One of the first known versions of the Cinderella story appeared in ancient Egypt. The beautiful Rhodopis was captured in Thrace and sold into slavery. Her blonde hair and fair complexion made her unique and highly prized among the dark-featured Egyptians. After purchasing her with a bag of gold dust, Charaxos gave her a lavish pair of golden sandals as a symbol of her high place in his home. One day an eagle swooped down and stole one of her golden shoes, carrying it all the way to Memphis where it landed in the lap of the Pharaoh. Believing this was a sign from the gods, Pharaoh sent his trusted advisers throughout Egypt to find the woman who had the matching shoe and bring her to Memphis so he could marry her.

The Tale of Yeh Xian (Yeh-Shen),  the Chinese Cinderella, was penned more than a 1000 years before the first Western version of the fairy tale. Yeh Xian was the daughter of a Chinese King. When her mother died, her father remarried and had a daughter with his second wife. Yeh Xian’s stepmother disliked her because she was kinder and prettier than her own daughter.


When Yeh Xian’s father died, she was forced to work in the kitchen by her stepmother. The lonely orphan’s only friend was an unusual fish with golden eyes. She fed the fish and it grew to an enormous size. When her stepmother discovered the fish, she killed it and served it for supper. Distraught at the loss of her only friend, Yeh Xian is visited by an elderly man who advises her to save the bones and seek their help if she was in trouble.

As the time of the Spring Festival drew near, Yeh Xian’s step mother and step sister plan to attend the celebration but she is required to stay home. When Yeh Xian seeks help from the fish bones, her worn, raggedy work dress is magically transformed into a beautiful green silk cloak. Jade jewels adorn her neck and luxurious golden slippers embellish her dainty feet.

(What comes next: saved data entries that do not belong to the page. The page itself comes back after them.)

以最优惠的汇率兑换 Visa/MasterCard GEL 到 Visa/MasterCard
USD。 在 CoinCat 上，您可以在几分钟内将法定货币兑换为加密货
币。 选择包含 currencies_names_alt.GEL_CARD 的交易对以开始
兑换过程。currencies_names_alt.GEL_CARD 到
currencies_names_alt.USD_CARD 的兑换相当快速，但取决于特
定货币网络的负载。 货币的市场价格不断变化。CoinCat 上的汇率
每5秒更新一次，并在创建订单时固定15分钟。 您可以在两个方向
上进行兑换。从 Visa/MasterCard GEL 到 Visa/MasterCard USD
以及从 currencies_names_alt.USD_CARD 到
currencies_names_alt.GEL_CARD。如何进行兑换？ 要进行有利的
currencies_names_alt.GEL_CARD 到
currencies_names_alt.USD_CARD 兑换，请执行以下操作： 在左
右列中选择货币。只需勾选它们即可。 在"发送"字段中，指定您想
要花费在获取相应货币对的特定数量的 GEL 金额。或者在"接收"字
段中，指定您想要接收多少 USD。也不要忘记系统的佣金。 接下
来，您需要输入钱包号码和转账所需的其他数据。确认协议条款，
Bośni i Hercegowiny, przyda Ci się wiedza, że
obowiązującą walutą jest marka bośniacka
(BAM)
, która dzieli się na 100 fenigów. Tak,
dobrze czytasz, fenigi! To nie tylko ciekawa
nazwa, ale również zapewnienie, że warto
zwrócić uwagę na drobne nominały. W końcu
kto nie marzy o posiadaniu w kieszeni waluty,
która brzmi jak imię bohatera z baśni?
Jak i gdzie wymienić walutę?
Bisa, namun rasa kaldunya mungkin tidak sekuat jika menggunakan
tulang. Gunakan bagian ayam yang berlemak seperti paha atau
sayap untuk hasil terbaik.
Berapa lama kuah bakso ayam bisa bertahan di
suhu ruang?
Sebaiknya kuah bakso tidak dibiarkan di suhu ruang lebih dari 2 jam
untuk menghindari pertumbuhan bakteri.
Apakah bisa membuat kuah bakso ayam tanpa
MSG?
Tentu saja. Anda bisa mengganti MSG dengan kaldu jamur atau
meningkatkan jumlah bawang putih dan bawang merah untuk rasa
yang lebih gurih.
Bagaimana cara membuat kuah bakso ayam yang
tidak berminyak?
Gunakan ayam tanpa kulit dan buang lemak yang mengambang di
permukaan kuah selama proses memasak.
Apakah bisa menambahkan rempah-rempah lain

Exquisite Chinese Slippers

Exquisite Chinese Slippers

Now properly attired, Yeh Xian makes an appearance at the festival and captures the attention of many admirers. Fearing she has been spotted by her stepmother, Yeh Xian flees the celebration leaving one of her shoes behind. The slipper ends up in the hands of a merchant who offers it to the king to win his favor. Intrigued by the elegant footwear, the king sets out to find its owner. When Yeh Xian tries on the slipper, her appearance alters once again. The king is immediately smitten and proposes.

silk-road-mapWhat accounts for the similarities in stories recorded thousands of years apart in vastly different cultures? Historians believe that the oral traditions of many cultures were shared among traveling merchants along ancient trade routes like the famed Silk Road. Once introduced into a new society, these stories were adapted to reflect the traditions and morays of the storyteller’s culture.

In some cultures, a well-told story could be traded for goods, free a man from prison or win the hand of lovely maiden. Although I wouldn’t expect any of those results, what fairy tale will you share today?